He sat on the bed, still with the phone, still with the pillow, his eyes squeezed tight, as if trying to shut out the real world.
“If we get the police we have to stay and talk to them,” he said.
“We’ll have to give our real names. We can’t be Mr and Mrs Smith anymore.”
He hesitated. “Mary will find out.”
“What?” She stared at him, appalled.
Gingerly he put his foot to the floor, gazing nervously at the old beige carpet in case he pierced it down onto broken glass.
“Don’t you see?” he whispered. “I’ve got to think of that. It can’t get out, us being in this hotel. I’d lose everything. I have to think of that – we have to think of that.”
“What?” she said. “That woman is going to die!”
“Not if we work fast. I’ll check out, you run to the phone box. They’ll never identify us – never. She’ll still be alive and we’ll be okay too.”

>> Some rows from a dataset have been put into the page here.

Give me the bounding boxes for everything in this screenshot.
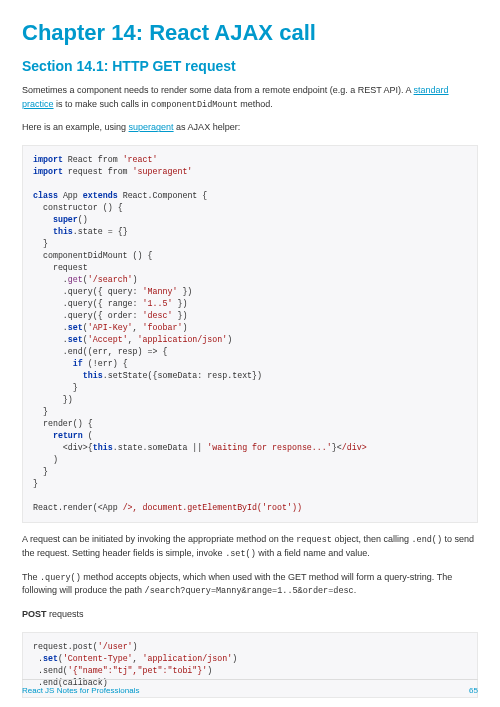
section-title: Section 14.1: HTTP GET request — [22, 58, 478, 74]
text: is to make such calls in — [54, 99, 152, 109]
paragraph-query-info: The .query() method accepts objects, whi… — [22, 571, 478, 599]
code-inline: .set() — [225, 549, 256, 559]
text: with a field name and value. — [256, 548, 370, 558]
code-inline: /search?query=Manny&range=1..5&order=des… — [145, 586, 354, 596]
paragraph-intro: Sometimes a component needs to render so… — [22, 84, 478, 111]
paragraph-post-heading: POST requests — [22, 608, 478, 622]
footer-title: React JS Notes for Professionals — [22, 686, 139, 695]
code-inline: .query() — [40, 573, 81, 583]
code-inline: componentDidMount — [151, 100, 238, 110]
paragraph-example-intro: Here is an example, using superagent as … — [22, 121, 478, 135]
text: The — [22, 572, 40, 582]
code-inline: request — [296, 535, 332, 545]
text: object, then calling — [332, 534, 412, 544]
text: . — [354, 585, 357, 595]
chapter-title: Chapter 14: React AJAX call — [22, 20, 478, 46]
text: Here is an example, using — [22, 122, 129, 132]
code-inline: .end() — [411, 535, 442, 545]
text: A request can be initiated by invoking t… — [22, 534, 296, 544]
footer-page-number: 65 — [469, 686, 478, 695]
text-bold: POST — [22, 609, 47, 619]
text: as AJAX helper: — [174, 122, 241, 132]
page-footer: React JS Notes for Professionals 65 — [22, 679, 478, 695]
text: Sometimes a component needs to render so… — [22, 85, 414, 95]
text: requests — [47, 609, 84, 619]
text: method. — [238, 99, 273, 109]
paragraph-request-info: A request can be initiated by invoking t… — [22, 533, 478, 561]
code-block-main: import React from 'react' import request… — [22, 145, 478, 523]
link-superagent[interactable]: superagent — [129, 122, 174, 132]
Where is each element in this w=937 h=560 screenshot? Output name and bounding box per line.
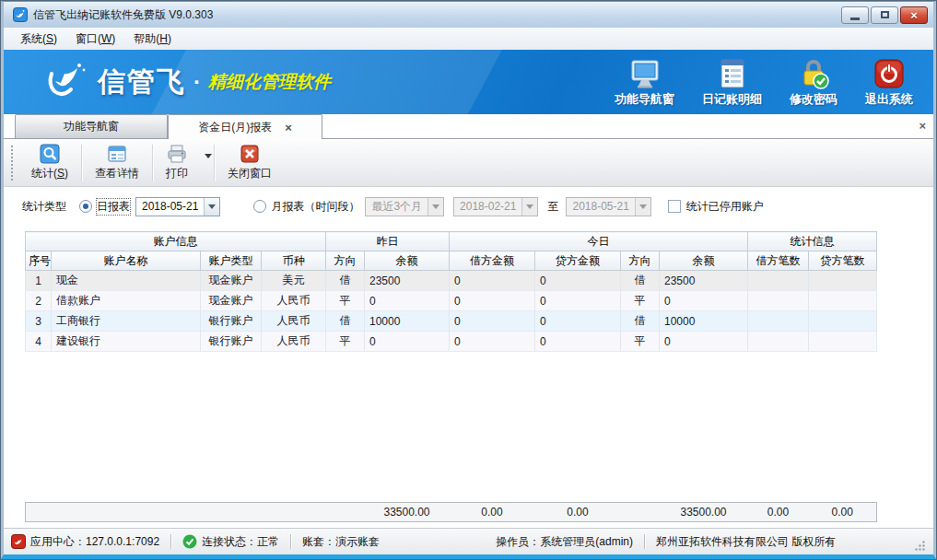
range-preset-value: 最近3个月	[366, 199, 428, 215]
account-table-body: 1现金现金账户美元借2350000借235002借款账户现金账户人民币平000平…	[26, 271, 877, 352]
group-header-cell: 昨日	[326, 232, 450, 251]
table-cell: 人民币	[262, 332, 326, 352]
totals-cell: 33500.00	[365, 503, 450, 522]
table-cell: 平	[326, 332, 365, 352]
nav-window-button[interactable]: 功能导航窗	[615, 57, 674, 108]
range-end-dropdown-button[interactable]	[635, 198, 650, 216]
table-cell: 0	[535, 291, 621, 311]
range-preset-dropdown-button[interactable]	[428, 198, 443, 216]
range-end-select[interactable]: 2018-05-21	[566, 197, 650, 216]
table-cell: 3	[26, 311, 52, 332]
window-frame: 信管飞出纳记账软件免费版 V9.0.303 × 系统(S) 窗口(W) 帮助(H…	[1, 1, 936, 559]
change-password-button[interactable]: 修改密码	[790, 57, 837, 108]
menu-system[interactable]: 系统(S)	[11, 29, 66, 50]
app-window: 信管飞出纳记账软件免费版 V9.0.303 × 系统(S) 窗口(W) 帮助(H…	[0, 0, 937, 560]
table-row[interactable]: 3工商银行银行账户人民币借1000000借10000	[26, 311, 877, 332]
table-cell: 人民币	[262, 291, 326, 311]
minimize-button[interactable]	[841, 6, 869, 24]
monthly-report-label[interactable]: 月报表（时间段）	[271, 199, 359, 215]
close-button[interactable]: ×	[900, 6, 928, 24]
range-end-value: 2018-05-21	[567, 200, 634, 213]
view-detail-label: 查看详情	[95, 166, 139, 181]
chevron-down-icon	[432, 204, 439, 209]
status-bar: 应用中心：127.0.0.1:7092 连接状态：正常 账套：演示账套 操作员：…	[4, 528, 933, 554]
table-row[interactable]: 2借款账户现金账户人民币平000平0	[26, 291, 877, 311]
connection-ok-icon	[182, 534, 197, 549]
daily-report-label[interactable]: 日报表	[97, 199, 130, 215]
printer-icon	[167, 144, 187, 164]
journal-detail-label: 日记账明细	[702, 91, 762, 108]
resize-grip[interactable]	[914, 540, 926, 552]
table-cell: 借款账户	[52, 291, 201, 311]
tab-strip: 功能导航窗 资金日(月)报表 × ×	[4, 114, 933, 139]
status-separator	[170, 534, 171, 549]
view-detail-button[interactable]: 查看详情	[84, 141, 150, 184]
toolbar-grip[interactable]	[11, 146, 15, 181]
table-cell: 平	[326, 291, 365, 311]
maximize-icon	[881, 11, 889, 18]
tab-fund-report[interactable]: 资金日(月)报表 ×	[168, 114, 322, 139]
column-header-cell: 余额	[365, 251, 450, 271]
column-header-cell: 借方笔数	[748, 251, 809, 271]
statistics-button[interactable]: 统计(S)	[20, 141, 79, 184]
daily-date-select[interactable]: 2018-05-21	[135, 197, 220, 216]
close-window-button[interactable]: 关闭窗口	[217, 141, 283, 184]
close-icon: ×	[910, 9, 918, 21]
tab-nav-window[interactable]: 功能导航窗	[15, 114, 168, 138]
chevron-down-icon	[526, 204, 533, 209]
table-cell: 1	[26, 271, 52, 291]
table-cell: 23500	[660, 271, 748, 291]
toolbar-separator	[214, 145, 215, 181]
column-header-cell: 方向	[326, 251, 365, 271]
include-disabled-checkbox[interactable]	[668, 200, 681, 213]
operator-text: 操作员：系统管理员(admin)	[496, 534, 633, 550]
totals-table: 33500.000.000.0033500.000.000.00	[25, 502, 877, 522]
account-set-status: 账套：演示账套	[302, 534, 380, 550]
table-cell: 0	[450, 271, 535, 291]
totals-cell	[26, 503, 52, 522]
nav-window-label: 功能导航窗	[615, 91, 674, 108]
operator-status: 操作员：系统管理员(admin)	[496, 534, 633, 550]
menu-help[interactable]: 帮助(H)	[124, 29, 181, 50]
range-preset-select[interactable]: 最近3个月	[365, 197, 444, 216]
daily-report-radio[interactable]	[79, 200, 92, 213]
range-start-select[interactable]: 2018-02-21	[453, 197, 538, 216]
table-cell: 平	[621, 291, 660, 311]
chevron-down-icon	[208, 204, 216, 209]
copyright-status: 郑州亚拓软件科技有限公司 版权所有	[656, 534, 907, 550]
print-button[interactable]: 打印	[155, 141, 199, 184]
table-cell: 0	[535, 332, 621, 352]
totals-cell: 33500.00	[660, 503, 748, 522]
daily-date-dropdown-button[interactable]	[204, 198, 219, 216]
exit-system-label: 退出系统	[865, 91, 913, 108]
table-cell: 0	[535, 311, 621, 332]
journal-detail-button[interactable]: 日记账明细	[702, 57, 762, 108]
table-row[interactable]: 1现金现金账户美元借2350000借23500	[26, 271, 877, 291]
menu-window[interactable]: 窗口(W)	[66, 29, 124, 50]
tabstrip-close-icon[interactable]: ×	[919, 119, 926, 133]
table-cell: 工商银行	[52, 311, 201, 332]
table-cell: 0	[535, 271, 621, 291]
table-row[interactable]: 4建设银行银行账户人民币平000平0	[26, 332, 877, 352]
statistics-label: 统计(S)	[31, 166, 68, 181]
window-controls: ×	[841, 6, 928, 24]
totals-cell	[621, 503, 660, 522]
brand-dot: ·	[193, 69, 201, 95]
include-disabled-label[interactable]: 统计已停用账户	[686, 199, 764, 215]
table-cell: 4	[26, 332, 52, 352]
tab-close-icon[interactable]: ×	[285, 122, 292, 134]
table-cell: 人民币	[262, 311, 326, 332]
copyright-text: 郑州亚拓软件科技有限公司 版权所有	[656, 534, 836, 550]
print-dropdown-arrow-icon[interactable]	[205, 154, 212, 158]
maximize-button[interactable]	[871, 6, 898, 24]
table-cell: 银行账户	[201, 332, 262, 352]
detail-window-icon	[107, 144, 127, 164]
range-start-dropdown-button[interactable]	[521, 198, 537, 216]
connection-text: 连接状态：正常	[202, 534, 279, 550]
menu-bar: 系统(S) 窗口(W) 帮助(H)	[4, 28, 933, 50]
column-header-cell: 余额	[660, 251, 748, 271]
monthly-report-radio[interactable]	[253, 200, 266, 213]
totals-cell: 0.00	[450, 503, 535, 522]
column-header-cell: 方向	[621, 251, 660, 271]
exit-system-button[interactable]: 退出系统	[865, 57, 913, 108]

There was another scream, then another, then another. It sounded like she was being ripped apart at the throat.
“No.” she said. “We can’t do that.”
She got up and started to swiftly – clumsily – put her trousers back on.
“I’m going to run down and tell them,” she said. “I’m going to get them to come up, call the police. Can’t you hear her? We have to stop it now.”
She started to fumble with her blouse.
He lunged across the glass at her.
She staggered backwards away from his grasp to the wall
It was with a grunt of sheer frustration that he dropped back to the bed.
“What the fuck are you doing?” she cried.
“Let me go first,” he said. “Let me get out of here. I’m sorry, but it’s got to be this way. I can’t be caught here.”
“She’s going to die! Is your wife so important you’d put her above this?”
There was another scream, the most tortured yet. A scream that grabbed hold of their innards and yanked them around. It was drawn out, terrifying – final.
He clutched his hands to his head, tears blinding his eyes.
“Oh no!” he cried.
And they heard that step again – the light, shuffling step – and simultaneously they realised how loud their voices had become.
They looked at each other – too scared to scream, whisper or breathe – just nervous eyeballs peering at nervous eyeballs, a trembling apparent on both their skins.
The step moved away from the wall and they heard that room’s door open. The corridor had thicker carpet and it was harder to make out its movement, but they knew which way it was coming.
He sat on the bed – naked, shivering, bleeding.
She stood, half-dressed, tears running down her petrified face. They waited, apart.
It – whatever it was – lingered for a moment in the empty corridor. Beyond that was a deserted staircase and floor after floor of vacant rooms. The lobby was a long way down, too far for anybody to hear anything.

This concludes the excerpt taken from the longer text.